Estado

Potosinos esclavos: historia de abusos contra niños jornaleros

La CEDH revela que los gobiernos estatal y federal han sido omisos en trabajar contra las condiciones infrahumanas que viven menores de edad y trabajadores indígenas en el campo

Los trabajadores del campo constituyen un sector de la población en constante estado de vulnerabilidad. San Luis Potosí es una de las entidades cuyos pobladores de las zonas rurales se emplean como jornaleros y acuden a la cosecha de diversos productos agrícolas en otros estados del país. No son pocos los casos de potosinos que han padecido condiciones infrahumanas en ranchos de otras entidades.

Sin embargo, en agosto de 2016 se dio a conocer el caso registrado en un rancho llamado La Finca, dedicado a la producción de chile y pepino, ubicado en el municipio de Villa Juárez, en San Luis Potosí.

Cinco meses después, la Comisión Nacional de los Derechos Humanos (CNDH) emitió la Recomendación 70/2016, dirigida al secretario del Trabajo y Previsión Social (STPS), Alfonso Navarrete Prida, y al gobernador de San Luis Potosí, Juan Manuel Carreras López, por violaciones a los derechos humanos de personas menores de edad y demás jornaleros agrícolas indígenas localizados en una finca en Villa Juárez, en dicha entidad federativa.

El documento emitido por la CNDH habla de las inhumanas condiciones que enfrentan los jornaleros en los campos de cultivo, pero también de la indolencia de las autoridades, tanto locales como federales, que no atienden sus quejas y hasta la fecha no han hecho lo suficiente para dar un giro a la situación que enfrentan dichos trabajadores.

En el caso del rancho La Finca, de Villa Juárez, la situación había sido denunciada ante el Departamento de Supervisión de la delegación de la Secretaría del Trabajo y Previsión Social (STPS) desde febrero de 2016, sin embargo, dicha autoridad no actuó.

La persona que puso la queja, volvió a acudir a la delegación de la STPS nuevamente en marzo y tampoco obtuvo respuesta.

Fue así que el 13 de junio de 2013 acudió a la Comisión Estatal de Derechos Humanos (CEDH), organismo que a su vez remitió la queja a la Comisión Nacional.

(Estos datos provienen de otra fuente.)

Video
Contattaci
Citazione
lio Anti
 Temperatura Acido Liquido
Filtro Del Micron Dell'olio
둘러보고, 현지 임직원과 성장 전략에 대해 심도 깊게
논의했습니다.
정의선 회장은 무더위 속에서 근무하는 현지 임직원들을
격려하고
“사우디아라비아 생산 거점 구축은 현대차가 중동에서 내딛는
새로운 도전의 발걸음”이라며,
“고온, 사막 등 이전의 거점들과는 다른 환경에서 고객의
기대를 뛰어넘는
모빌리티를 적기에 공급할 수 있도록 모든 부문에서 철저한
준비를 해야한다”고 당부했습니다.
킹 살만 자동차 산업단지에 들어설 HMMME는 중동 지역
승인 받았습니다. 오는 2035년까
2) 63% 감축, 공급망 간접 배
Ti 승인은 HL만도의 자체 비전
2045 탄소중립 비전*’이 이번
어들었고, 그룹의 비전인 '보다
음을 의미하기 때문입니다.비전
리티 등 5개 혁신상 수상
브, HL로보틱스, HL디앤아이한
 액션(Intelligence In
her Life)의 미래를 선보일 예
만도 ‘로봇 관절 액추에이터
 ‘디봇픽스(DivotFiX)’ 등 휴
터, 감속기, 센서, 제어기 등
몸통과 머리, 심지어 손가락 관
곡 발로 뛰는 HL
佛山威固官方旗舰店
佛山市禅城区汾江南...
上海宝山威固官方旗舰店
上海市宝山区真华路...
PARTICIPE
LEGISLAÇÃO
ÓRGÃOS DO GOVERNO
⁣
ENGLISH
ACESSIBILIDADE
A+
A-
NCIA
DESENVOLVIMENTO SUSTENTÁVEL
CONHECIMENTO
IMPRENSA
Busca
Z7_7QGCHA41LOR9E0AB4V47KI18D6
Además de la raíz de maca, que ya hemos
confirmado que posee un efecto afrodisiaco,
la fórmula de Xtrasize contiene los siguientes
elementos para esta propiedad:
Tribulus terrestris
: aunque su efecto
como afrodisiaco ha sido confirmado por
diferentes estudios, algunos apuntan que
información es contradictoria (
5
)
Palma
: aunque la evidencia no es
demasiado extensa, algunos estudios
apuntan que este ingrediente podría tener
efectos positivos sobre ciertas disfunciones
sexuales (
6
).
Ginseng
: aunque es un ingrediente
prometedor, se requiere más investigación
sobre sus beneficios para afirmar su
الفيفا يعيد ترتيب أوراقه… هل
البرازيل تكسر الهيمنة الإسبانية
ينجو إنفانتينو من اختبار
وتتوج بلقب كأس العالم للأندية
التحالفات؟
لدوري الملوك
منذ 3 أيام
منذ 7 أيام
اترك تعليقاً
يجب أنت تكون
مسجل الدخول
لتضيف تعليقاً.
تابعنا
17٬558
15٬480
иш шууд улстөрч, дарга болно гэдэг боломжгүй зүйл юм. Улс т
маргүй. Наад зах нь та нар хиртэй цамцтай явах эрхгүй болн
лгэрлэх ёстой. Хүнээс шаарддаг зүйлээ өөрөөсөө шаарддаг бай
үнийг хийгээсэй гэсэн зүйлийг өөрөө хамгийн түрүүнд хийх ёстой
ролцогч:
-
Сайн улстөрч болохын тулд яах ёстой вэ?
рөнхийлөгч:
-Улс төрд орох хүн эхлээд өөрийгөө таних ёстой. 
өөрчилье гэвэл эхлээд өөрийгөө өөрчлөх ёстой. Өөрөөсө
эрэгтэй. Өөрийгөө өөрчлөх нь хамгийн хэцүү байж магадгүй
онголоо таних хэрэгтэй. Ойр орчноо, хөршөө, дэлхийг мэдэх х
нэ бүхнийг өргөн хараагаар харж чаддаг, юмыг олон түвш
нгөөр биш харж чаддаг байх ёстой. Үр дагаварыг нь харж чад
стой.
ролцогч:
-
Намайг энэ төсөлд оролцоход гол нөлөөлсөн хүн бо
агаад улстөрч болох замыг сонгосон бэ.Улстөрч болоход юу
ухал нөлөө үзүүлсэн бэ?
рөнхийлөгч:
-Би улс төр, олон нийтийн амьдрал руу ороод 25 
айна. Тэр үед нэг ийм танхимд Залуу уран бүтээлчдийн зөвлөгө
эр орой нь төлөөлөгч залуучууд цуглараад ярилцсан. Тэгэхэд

El quejoso narró que en el rancho se dedicaban a la siembra de chile y pepino. Detalló que tenían contratados aproximadamente a 240 jornaleros agrícolas, incluyendo niños de entre 4, 5 y 12 años de edad, que laboraban en una jornada de 7:30 a 13:00 horas y de 14:00 a 16:30 horas, con un salario diario de $150.00 (ciento cincuenta pesos 00/100 M.N.) y con contratos por 30 días.

Las condiciones de alojamiento en que se encontraban los jornaleros también eran deplorables: les asignaban un cuarto para cada ocho personas, donde sólo tenían cartones para cubrirse: dormían en el suelo y había plaga de chinches; para bañarse debían caminar hasta un arroyo. Aunado a ello tenían que beber agua del mismo arroyo y los alimentos se los entregaban en estado de descomposición. Muchos de los trabajadores presentaban síntomas de diarrea, y no recibían atención médica.

Tras recibir la queja, la CNDH se presentó en la delegación de la STPS en San Luis Potosí y dicha dependencia se comprometió a realizar una visita de inspección al rancho, a la cual invitaría a personal de la Secretaría del Trabajo local.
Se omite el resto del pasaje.